CISA Warns: cPanel & WHM Vulner Vulnerability Exploited

An urgent warning from the U.S. Cybersecurity and Infrastructure Security Agency (CISA) highlights a critical security flaw impacting widely used web hosting management platforms.

CISA recently added this vulnerability to its Known Exploited Vulnerabilities (KEV) catalog, indicating that threat actors are actively abusing it in real-world attacks.

Tracked as CVE-2026-41940, the defect targets WebPros cPanel & WHM (WebHost Manager) as well as WP2 (WordPress Squared).

Understanding the Authentication Bypass Flaw

CVE-2026-41940 is officially classified as a “Missing Authentication for Critical Function” vulnerability, mapped to the weakness identifier CWE-306.

The security gap exists directly within the login flow of the affected products.

Because the software fails to properly verify user identities during the authentication process, unauthenticated remote attackers can bypass security checks completely.

This means a cybercriminal does not need valid usernames or passwords to break in.

Instead, they can exploit the login mechanism to instantly gain unauthorized administrative access to the hosting control panel.

WebPros cPanel & WHM is a popular suite that simplifies website and server management, while WP2 provides streamlined WordPress operations.

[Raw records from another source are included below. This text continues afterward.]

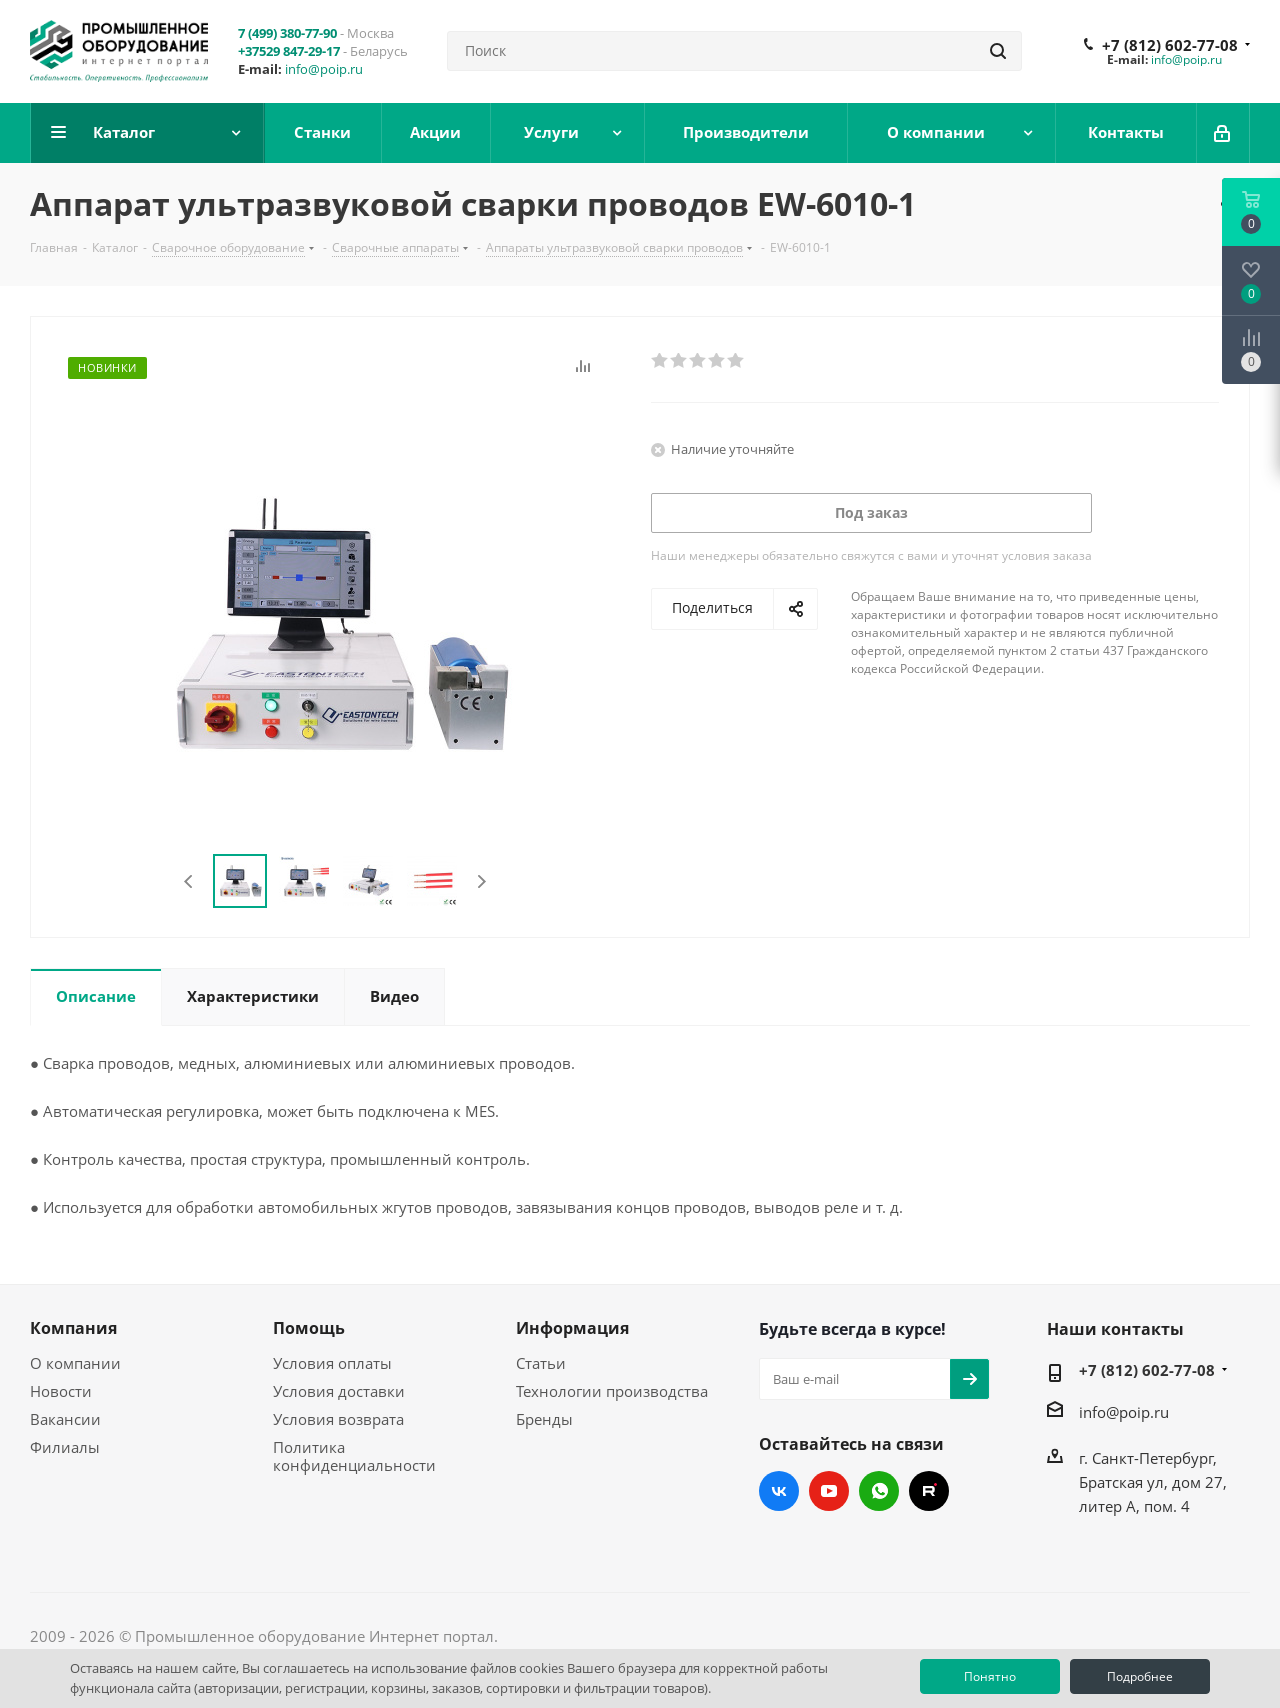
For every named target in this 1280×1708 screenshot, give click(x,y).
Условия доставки (339, 1391)
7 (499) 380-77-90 (287, 33)
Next (481, 881)
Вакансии (65, 1419)
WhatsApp (879, 1491)
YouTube (829, 1491)
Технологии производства (612, 1391)
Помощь (309, 1328)
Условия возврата (338, 1419)
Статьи (541, 1363)
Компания (73, 1328)
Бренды (544, 1419)
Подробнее (1140, 1676)
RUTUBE (929, 1491)
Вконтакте (779, 1491)
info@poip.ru (324, 69)
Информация (572, 1328)
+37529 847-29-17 (289, 51)
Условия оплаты (332, 1363)
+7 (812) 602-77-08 (1170, 45)
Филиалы (65, 1447)
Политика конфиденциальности (354, 1456)
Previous (189, 881)
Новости (61, 1391)
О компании (75, 1363)
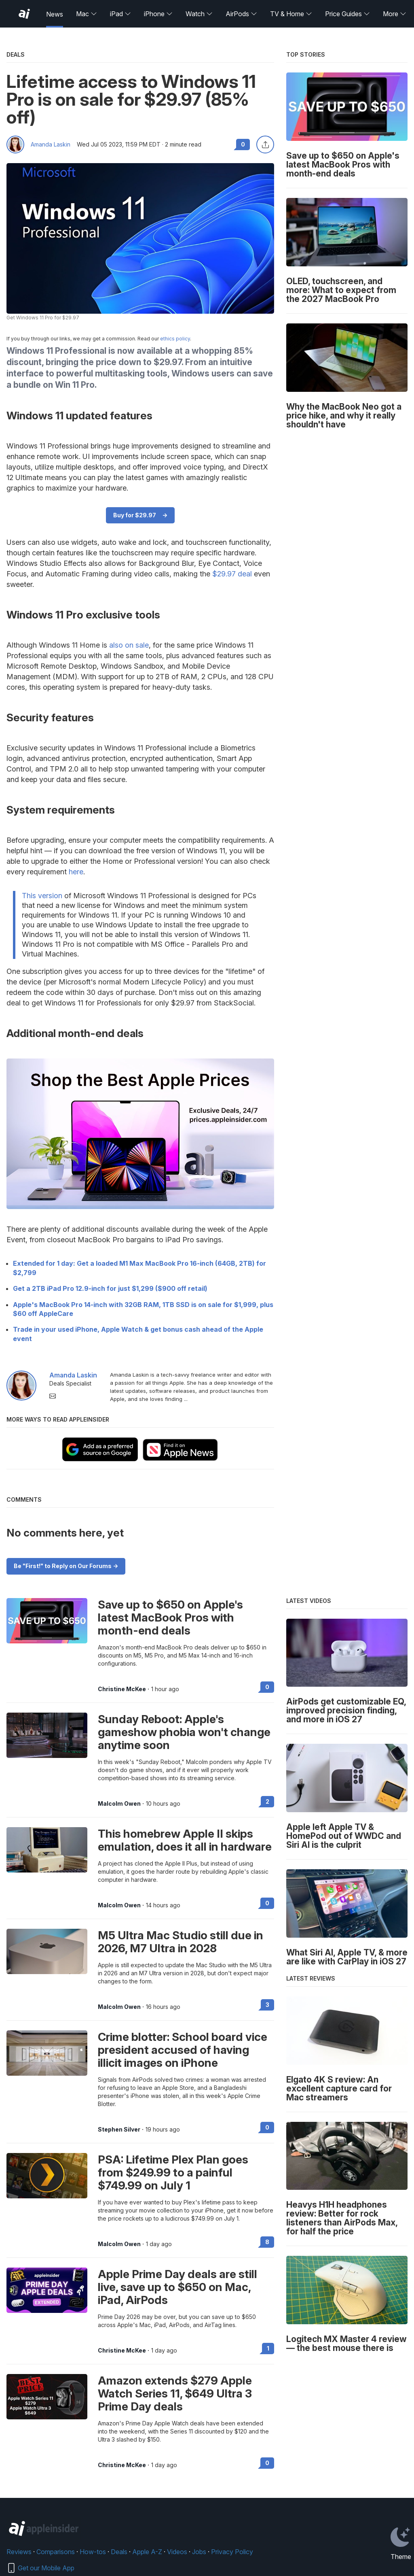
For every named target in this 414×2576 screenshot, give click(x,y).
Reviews (19, 2552)
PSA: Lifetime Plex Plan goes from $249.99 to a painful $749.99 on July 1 (173, 2172)
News (54, 14)
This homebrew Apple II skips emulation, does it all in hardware (185, 1840)
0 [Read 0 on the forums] (267, 1686)
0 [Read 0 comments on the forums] (243, 144)
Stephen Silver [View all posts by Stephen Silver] (119, 2129)
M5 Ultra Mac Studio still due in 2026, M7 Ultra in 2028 (180, 1941)
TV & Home (291, 14)
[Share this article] (265, 144)
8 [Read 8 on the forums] (267, 2241)
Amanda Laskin (50, 144)
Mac (86, 14)
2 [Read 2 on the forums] (267, 1801)
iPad (120, 14)
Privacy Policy (232, 2552)
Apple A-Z (147, 2552)
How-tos (93, 2552)
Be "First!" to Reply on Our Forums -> (66, 1565)
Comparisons (55, 2552)
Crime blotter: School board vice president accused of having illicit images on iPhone (182, 2050)
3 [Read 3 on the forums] (267, 2004)
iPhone (158, 14)
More (394, 14)
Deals (119, 2552)
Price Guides (347, 14)
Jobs (199, 2552)
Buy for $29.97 (134, 515)
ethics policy (175, 339)
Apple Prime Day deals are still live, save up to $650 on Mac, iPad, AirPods (177, 2287)
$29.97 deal (232, 574)
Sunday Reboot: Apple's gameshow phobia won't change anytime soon (184, 1732)
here (76, 871)
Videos (177, 2552)
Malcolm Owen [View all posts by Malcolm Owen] (119, 1803)
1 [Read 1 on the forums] (268, 2348)
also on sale (129, 645)
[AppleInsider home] (24, 13)
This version (42, 895)
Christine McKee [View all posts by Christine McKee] (122, 1689)
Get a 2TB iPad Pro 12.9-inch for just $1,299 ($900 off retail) (110, 1288)
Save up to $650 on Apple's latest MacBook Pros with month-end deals (170, 1617)
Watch (199, 14)
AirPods (241, 14)
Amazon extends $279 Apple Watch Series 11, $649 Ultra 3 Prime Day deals (175, 2393)
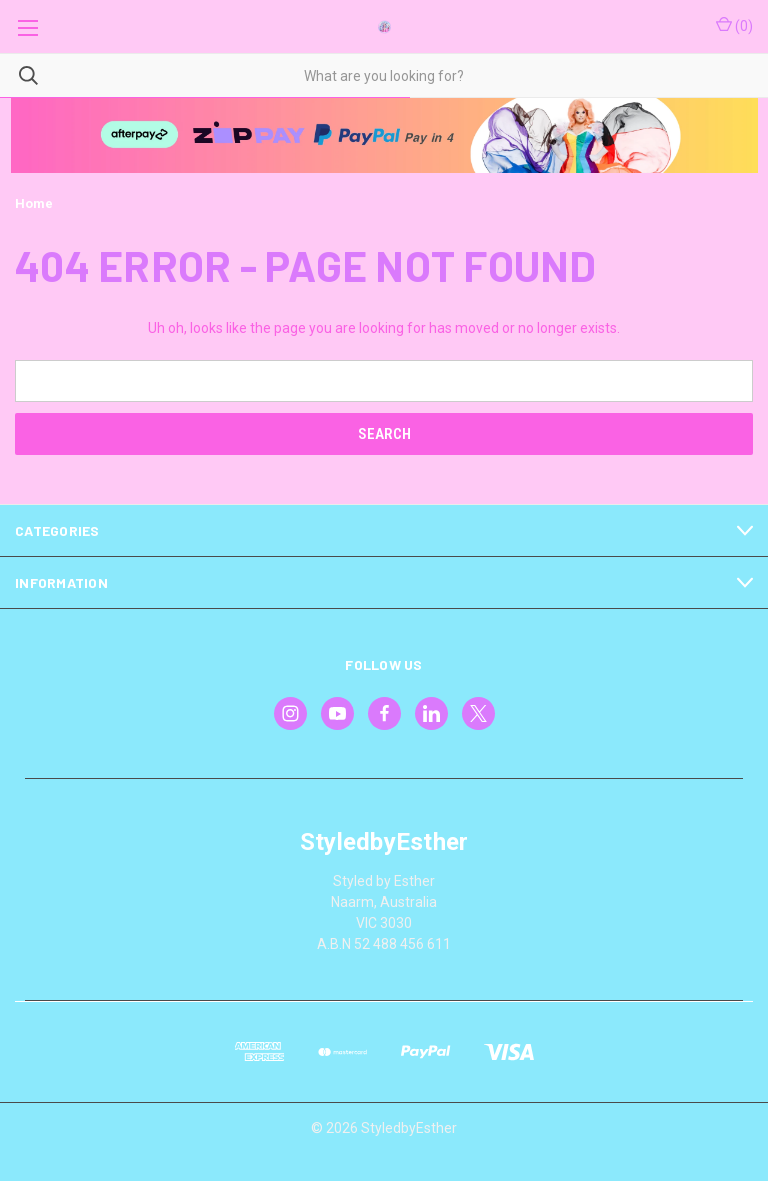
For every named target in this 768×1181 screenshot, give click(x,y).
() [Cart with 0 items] (734, 25)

Control panels are highly attractive targets for attackers because they serve as the administrative backbone for thousands of websites, databases, and server configurations.

The widespread adoption of these tools means a single flaw can expose countless domains to immediate compromise.

Once an attacker bypasses the login screen, they effectively hold the keys to the kingdom.

They can modify website files, steal sensitive database information, reroute web traffic, or establish persistent backdoors for future access.

While CISA notes that it is currently unknown if this specific vulnerability is tied to ongoing ransomware campaigns, the risk remains severe.

Compromised hosting environments are frequently weaponized to host phishing pages, run cryptomining scripts, or launch coordinated attacks against other networks.

Required Mitigations and Deadlines

To counter this active threat, CISA mandates immediate action from federal agencies, and private organizations are strongly encouraged to adopt the same protective measures.

Security teams and system administrators should prioritize the following steps:

• Apply the latest security patches provided by the vendor immediately to secure the login flow.
• Follow the security guidance outlined in CISA’s Binding Operational Directive (BOD) 22-01 specifically regarding cloud services.
• Discontinue the use of the vulnerable product entirely if updates or practical mitigations are unavailable for your specific environment.

CISA originally added this vulnerability to the KEV catalog on April 30, 2026, and set a strict remediation deadline of May 3, 2026.

Because this deadline has already passed, organizations that have not yet patched their systems must treat this as a critical incident response priority.

Disclaimer: HackersRadar reports on cybersecurity threats and incidents for informational and awareness purposes only. We do not engage in hacking activities, data exfiltration, or the hosting or distribution of stolen or leaked information. All content is based on publicly available sources.